How to achieve IT resilience in the healthcare industry

Feb. 1, 2017

Todd Scallan, Vice President of Product and Engineering, Axcient

In recent years, the healthcare industry is hearing the siren call of technology, catalyzing the use of tablets and electronic medical records in the examination room and ER. Traditional solutions in the sector previously relied upon on-prem servers to ensure control and security of data. Now, having moved many systems online and into the cloud, the industry is dealing with one of the inevitable downsides: hackers. From doctor’s offices to medical practices, hospitals to clinics, the healthcare industry has found itself to be an extremely attractive target for online threats such as ransomware, which holds systems and data hostage and can have medical staff working in the dark, relying on pen and paper for days on end.

With advancements in cloud technology, including access control, encryption, audit trails, and disaster recovery as a service (DRaaS), hospitals and medical centers no longer have to postpone surgeries and treatments when experiencing downtime, whether due to a breach or disaster. While the healthcare industry may be an attractive target, with resilient IT infrastructure, systems can be back up and running in hours instead of days, with all primary infrastructure intact and functional.

Here’s how the healthcare industry can continue its march to technological efficiency without resigning to ransomware and other threats as simply a cost of conducting business online:

Take inventory of all critical IT infrastructure

The first step in working toward greater IT resilience is to get a firm grasp on your working environment. It is imperative to understand which of your systems are critical and necessary to keep day-to-day operations running smoothly. For a doctor’s office, this may be an application for managing patients’ appointments. For a hospital, it may be something more significant around records access. Other systems, while useful, may prove to be less critical upon reflection and more easily replaced with manual processes in the event of a disruption.

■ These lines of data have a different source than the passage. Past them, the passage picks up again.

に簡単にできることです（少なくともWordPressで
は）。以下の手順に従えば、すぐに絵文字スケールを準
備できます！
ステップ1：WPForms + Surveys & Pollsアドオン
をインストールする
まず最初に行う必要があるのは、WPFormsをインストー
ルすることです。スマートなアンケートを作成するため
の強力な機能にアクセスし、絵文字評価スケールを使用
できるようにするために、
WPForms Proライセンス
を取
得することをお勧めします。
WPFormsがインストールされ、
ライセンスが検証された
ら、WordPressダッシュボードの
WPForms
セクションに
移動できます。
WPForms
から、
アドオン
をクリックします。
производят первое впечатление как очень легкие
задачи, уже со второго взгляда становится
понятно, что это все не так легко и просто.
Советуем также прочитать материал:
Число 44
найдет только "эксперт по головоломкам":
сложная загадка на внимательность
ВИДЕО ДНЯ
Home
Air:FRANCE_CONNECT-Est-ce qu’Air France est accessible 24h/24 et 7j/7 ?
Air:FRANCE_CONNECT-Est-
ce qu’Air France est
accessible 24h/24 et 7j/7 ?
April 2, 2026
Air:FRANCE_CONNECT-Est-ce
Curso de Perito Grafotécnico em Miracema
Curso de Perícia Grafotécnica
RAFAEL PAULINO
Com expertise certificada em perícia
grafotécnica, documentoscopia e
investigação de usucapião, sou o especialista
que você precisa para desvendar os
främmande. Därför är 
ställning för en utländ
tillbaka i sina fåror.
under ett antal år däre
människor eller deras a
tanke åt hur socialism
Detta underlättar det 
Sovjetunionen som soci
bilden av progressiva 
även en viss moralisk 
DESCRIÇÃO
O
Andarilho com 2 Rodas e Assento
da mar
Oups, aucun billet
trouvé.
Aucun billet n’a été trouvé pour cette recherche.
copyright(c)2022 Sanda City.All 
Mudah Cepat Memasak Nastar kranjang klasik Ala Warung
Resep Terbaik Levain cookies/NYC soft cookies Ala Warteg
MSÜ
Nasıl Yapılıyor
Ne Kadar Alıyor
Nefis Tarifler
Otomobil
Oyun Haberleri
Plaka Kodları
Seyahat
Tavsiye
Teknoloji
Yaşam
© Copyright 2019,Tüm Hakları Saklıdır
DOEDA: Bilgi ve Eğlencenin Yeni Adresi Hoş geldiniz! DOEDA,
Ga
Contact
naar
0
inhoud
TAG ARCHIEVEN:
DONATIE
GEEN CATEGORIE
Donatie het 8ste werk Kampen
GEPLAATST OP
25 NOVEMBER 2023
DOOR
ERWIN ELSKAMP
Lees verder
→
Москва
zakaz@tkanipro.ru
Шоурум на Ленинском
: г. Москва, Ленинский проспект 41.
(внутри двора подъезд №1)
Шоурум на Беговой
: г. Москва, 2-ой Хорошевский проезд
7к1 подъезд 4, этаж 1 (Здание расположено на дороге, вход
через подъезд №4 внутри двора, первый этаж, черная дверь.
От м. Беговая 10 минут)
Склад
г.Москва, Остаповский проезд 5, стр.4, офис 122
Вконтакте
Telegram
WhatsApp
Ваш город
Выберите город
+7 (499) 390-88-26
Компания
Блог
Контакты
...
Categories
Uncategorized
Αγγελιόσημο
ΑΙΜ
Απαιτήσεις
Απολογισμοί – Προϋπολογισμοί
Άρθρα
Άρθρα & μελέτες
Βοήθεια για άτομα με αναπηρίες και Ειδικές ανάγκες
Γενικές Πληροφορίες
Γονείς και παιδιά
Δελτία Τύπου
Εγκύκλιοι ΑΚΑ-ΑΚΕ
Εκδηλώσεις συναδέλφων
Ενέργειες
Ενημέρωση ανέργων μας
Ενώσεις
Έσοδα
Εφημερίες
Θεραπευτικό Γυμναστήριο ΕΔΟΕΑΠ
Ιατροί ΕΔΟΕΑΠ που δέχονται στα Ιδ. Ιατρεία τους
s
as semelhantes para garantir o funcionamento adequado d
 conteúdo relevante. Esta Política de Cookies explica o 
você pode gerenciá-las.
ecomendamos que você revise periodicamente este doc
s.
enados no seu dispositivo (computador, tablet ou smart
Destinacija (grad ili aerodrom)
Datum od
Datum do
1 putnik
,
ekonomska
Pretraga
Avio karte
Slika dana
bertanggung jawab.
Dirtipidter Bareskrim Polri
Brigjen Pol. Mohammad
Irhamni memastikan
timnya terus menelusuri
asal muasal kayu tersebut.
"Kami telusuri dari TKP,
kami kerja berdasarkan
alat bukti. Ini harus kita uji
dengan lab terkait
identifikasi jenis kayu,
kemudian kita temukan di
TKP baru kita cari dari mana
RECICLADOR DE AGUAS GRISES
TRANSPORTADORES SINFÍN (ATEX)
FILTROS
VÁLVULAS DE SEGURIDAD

Understand downtime thresholds

Next, you need to carefully examine how much downtime you can withstand as a worst-case scenario. In the event of a power outage, natural disaster, or other disruptive event, how long could you successfully continue offering critical services? At what point would a lack of specific systems impede your capability to continue providing service? Knowing this yields a valuable metric—your recovery time objective (RTO)—to focus on when planning your IT resilience strategy.

Investigate back-up systems for various outage types

Not all disasters are created equal. A power outage presents a drastically different scenario from having your data held hostage by ransomware. Now that you have identified which systems are critical and how long you can effectively make do while you work to get them back online, you need to plan and implement appropriate back-up systems. While something as simple as user error may corrupt important data and be restored easily, a power outage requires more resources like a back-up generator.

Data backup and back-up generators, however, are just a first line of defense. When application servers become inoperable, for example, bringing applications back online is not as simple as restoring a backup. Often, entire environments need to be recreated, which can be a timely process if performed manually. Recent developments in cloud technologies have made DRaaS possible, which can quickly—in hours, not days—bring critical systems back online. In addition to bringing applications and server environments back online after a crash or outage, DRaaS can assist in the event of a ransomware attack.

Budget for resilience

As with any business, you will need to fit IT resilience into your budget. At first glance, it may seem like an additional cost, but there are few places to save expenses. Moving away from replicated data centers and management of redundant infrastructure, for example, will help reduce costs of healthcare through the implementation of resilient solutions. And as the saying goes, an ounce of prevention is worth a pound of cure, so examine how much potential downtime would cost in comparison to implementing agile IT infrastructure.

Implementation

Lastly, you will need to implement systems to achieve your RTOs. As noted previously, this may consist of several systems alongside one another to handle different scenarios. Beyond installing these systems, however, you should consider identifying key IT staff who will be responsible for keeping these systems properly configured and up to date. IT resilience is not something you can simply address once and never review until you find yourself hit by disaster. As new technologies are instituted and configurations of existing systems are changed, the IT staff will need to continually update DRaaS and other systems.

Unlocking IT resilience

With sensitive health and financial data, the performance of critical services like surgeries and treatment plans, and more information stored online than ever before thanks to the federal mandate for digital recordkeeping, taking the necessary measures to unlock IT resilience in the public and private healthcare industry is more important now than ever. Implementing a comprehensive and agile strategy ensures critical systems remain available, applications continue to function, and data remains readily accessible—all vital for conducting business in today’s connected environments.